Roberts was onstage for October’s edition of Storyzilla, a monthly event where pre-selected individuals talk about themed stories. Janice Jaffe, a friend of Storyzilla founder Nell Weatherwax said she had been going to the event for as long as she could.
“It’s like a good party,” Jaffe said. “You get to know everyone really well.”
This month’s theme was skeletons.
“Last year we did a skeleton theme and it went really well,” said Weatherwax. “There’s just so much you can do with the word ‘skeletons.’”
Roberts had taken the theme literally and talked about his interest in the supernatural.
“Once, I was seeing if George could move objects in my room,” Roberts said. “He did.”
Somehow, a glass of water fell from a shelf, Roberts said. It fell onto a sound system his parents owned.
“I was like ‘Oh George, now I’m going to get tanned,’” Roberts said.
But to his surprise, even though the set was covered in water, he couldn’t tell by feeling it.
“It was bone dry,” Roberts said.
Roberts said his interest in the supernatural continued as an adult. When he learned he was something called “sensitive” — a term coined for those more open to the supernatural — he joined a ghost hunting group at the Monroe County Historical Center one Halloween as a guide.
“I kept seeing a straggler out of the corner of my eye, so I radioed (another guy),” Roberts said. “I told him, ‘something’s going on.’”

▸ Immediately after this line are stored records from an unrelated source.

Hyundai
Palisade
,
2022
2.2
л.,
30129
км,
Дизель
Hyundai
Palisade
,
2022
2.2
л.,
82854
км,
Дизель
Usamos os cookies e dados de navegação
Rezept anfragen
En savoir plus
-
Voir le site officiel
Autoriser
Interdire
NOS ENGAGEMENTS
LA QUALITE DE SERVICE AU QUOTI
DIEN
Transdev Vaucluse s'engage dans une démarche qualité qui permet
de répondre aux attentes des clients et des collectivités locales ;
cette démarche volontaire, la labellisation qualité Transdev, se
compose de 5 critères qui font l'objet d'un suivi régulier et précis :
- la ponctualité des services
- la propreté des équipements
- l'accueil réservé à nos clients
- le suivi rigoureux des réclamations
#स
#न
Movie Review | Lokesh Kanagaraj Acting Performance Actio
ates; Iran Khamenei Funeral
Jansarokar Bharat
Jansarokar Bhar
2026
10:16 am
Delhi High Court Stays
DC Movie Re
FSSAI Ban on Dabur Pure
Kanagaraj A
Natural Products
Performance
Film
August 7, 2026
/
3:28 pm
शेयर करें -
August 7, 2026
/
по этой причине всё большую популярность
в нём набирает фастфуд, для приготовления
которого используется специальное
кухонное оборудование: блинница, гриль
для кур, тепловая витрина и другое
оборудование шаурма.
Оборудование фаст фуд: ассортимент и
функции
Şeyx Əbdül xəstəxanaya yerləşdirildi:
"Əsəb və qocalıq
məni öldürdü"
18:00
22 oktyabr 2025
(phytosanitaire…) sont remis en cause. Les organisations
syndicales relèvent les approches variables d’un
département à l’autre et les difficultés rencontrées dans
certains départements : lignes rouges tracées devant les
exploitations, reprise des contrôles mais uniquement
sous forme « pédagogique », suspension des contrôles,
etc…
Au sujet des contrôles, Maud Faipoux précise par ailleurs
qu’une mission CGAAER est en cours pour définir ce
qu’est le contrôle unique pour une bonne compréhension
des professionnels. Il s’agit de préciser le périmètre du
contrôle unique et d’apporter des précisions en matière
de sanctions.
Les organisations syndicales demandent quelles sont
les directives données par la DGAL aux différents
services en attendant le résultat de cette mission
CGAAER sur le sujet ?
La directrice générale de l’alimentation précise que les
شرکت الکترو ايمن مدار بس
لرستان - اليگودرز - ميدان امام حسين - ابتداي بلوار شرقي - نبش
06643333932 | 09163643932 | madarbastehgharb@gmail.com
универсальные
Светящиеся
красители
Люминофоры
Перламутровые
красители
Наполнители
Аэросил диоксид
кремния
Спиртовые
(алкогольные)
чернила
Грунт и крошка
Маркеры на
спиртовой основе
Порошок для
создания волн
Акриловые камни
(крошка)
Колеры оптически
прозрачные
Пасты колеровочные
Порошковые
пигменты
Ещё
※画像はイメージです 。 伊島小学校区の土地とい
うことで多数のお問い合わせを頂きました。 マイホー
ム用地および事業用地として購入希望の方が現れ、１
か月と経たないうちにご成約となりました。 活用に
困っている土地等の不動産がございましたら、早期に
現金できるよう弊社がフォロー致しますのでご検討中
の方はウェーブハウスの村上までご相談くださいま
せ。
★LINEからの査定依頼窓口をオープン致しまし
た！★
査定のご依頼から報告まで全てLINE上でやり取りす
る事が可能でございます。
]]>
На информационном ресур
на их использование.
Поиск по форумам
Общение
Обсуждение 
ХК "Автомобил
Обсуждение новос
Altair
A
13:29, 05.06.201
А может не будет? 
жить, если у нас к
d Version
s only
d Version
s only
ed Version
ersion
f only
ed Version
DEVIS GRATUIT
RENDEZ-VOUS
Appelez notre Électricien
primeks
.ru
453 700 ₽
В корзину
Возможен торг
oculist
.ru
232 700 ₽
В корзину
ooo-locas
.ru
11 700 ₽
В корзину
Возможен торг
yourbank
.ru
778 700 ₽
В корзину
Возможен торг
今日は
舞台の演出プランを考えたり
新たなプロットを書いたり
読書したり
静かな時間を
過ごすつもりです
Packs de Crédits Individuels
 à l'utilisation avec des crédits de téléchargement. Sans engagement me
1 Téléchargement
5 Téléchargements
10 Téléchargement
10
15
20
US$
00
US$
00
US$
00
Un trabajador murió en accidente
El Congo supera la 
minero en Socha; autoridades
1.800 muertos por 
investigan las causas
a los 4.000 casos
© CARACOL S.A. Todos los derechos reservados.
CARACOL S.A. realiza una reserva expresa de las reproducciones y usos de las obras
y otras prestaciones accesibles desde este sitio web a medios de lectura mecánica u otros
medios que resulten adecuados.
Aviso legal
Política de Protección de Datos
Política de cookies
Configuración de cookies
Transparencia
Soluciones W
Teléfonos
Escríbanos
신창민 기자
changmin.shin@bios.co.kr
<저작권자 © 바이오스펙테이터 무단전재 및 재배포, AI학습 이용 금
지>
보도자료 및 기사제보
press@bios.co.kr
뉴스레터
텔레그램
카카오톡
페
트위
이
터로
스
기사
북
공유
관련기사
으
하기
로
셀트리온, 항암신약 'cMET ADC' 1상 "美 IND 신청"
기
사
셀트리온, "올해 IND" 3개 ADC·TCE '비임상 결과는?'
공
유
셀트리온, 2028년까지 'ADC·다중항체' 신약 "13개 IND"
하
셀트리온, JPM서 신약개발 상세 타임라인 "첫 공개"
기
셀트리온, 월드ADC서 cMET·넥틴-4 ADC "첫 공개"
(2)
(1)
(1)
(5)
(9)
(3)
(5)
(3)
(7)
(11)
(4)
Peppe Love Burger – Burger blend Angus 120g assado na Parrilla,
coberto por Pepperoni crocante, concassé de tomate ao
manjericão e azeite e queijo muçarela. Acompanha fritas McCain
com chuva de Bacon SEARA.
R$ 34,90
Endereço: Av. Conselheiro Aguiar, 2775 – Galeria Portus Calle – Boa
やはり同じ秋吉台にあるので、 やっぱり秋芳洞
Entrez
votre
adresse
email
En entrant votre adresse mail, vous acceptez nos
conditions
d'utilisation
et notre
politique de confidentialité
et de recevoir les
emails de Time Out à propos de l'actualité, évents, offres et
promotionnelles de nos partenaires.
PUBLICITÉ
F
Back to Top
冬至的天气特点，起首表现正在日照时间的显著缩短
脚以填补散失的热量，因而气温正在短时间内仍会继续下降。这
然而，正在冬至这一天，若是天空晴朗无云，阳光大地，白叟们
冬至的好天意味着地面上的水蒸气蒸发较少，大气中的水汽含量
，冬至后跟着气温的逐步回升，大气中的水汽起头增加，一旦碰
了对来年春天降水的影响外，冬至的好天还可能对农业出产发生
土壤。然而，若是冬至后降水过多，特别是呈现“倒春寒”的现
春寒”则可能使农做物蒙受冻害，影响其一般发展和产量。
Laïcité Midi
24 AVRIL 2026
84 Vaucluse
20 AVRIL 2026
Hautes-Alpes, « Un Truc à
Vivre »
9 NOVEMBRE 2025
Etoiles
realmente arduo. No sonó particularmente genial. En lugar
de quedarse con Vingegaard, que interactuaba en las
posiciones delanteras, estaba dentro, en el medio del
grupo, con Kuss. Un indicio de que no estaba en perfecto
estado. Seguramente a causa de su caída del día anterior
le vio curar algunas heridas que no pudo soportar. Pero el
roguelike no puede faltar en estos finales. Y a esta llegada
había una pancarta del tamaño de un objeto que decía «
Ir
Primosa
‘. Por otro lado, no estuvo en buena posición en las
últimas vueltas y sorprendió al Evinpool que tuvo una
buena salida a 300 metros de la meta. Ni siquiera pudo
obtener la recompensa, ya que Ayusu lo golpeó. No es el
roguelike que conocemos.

A man radioed him back: “Gotcha.”
Someone brought in a lighting device that threw a grid pattern over the wall. Roberts, the other guides and tourists watched it, waiting to see if something was truly going on.
“Then it moved, it definitely moved,” Roberts said. “Something made the grids move in the center and then it moved to the side.”
Roberts said he left the center the happiest he had ever been after a ghost hunt.
“Up until that point I had lived a life of ‘maybes,’” Roberts said. “Did I have a ghost as a kid? Maybe. You know, maybe something happened here and there. But did something move across the screen that night? Absolutely.”
The crowd applauded and cheered him as he stepped off the stage.
The next Storyzilla event will be Nov. 18.